#### What is needed:
Exactly the lines from the one holding "مراسـم عزاداری ایـام فاطمیه اول" through the final line of the data are wanted, copied as written.

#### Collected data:
= = = =

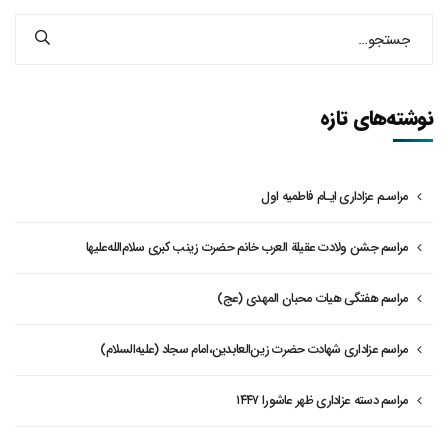
نوشته‌های تازه
مراسـم عزاداری ایـام فاطمیه اول
مراسم جشن ولادت عقیلة العرب خانم حضرت زینب کبری سلام‌الله‌علیها
مراسم هفتگی هیات محبان المهدی (عج)
مراسم عزاداری شهادت حضرت زین‌العابدین،امام سجاد (علیه‌السلام)
مراسم دسته عزاداری ظهر عاشورا ۱۴۴۷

= = = =

#### Result of the exercise:
مراسـم عزاداری ایـام فاطمیه اول
مراسم جشن ولادت عقیلة العرب خانم حضرت زینب کبری سلام‌الله‌علیها
مراسم هفتگی هیات محبان المهدی (عج)
مراسم عزاداری شهادت حضرت زین‌العابدین،امام سجاد (علیه‌السلام)
مراسم دسته عزاداری ظهر عاشورا ۱۴۴۷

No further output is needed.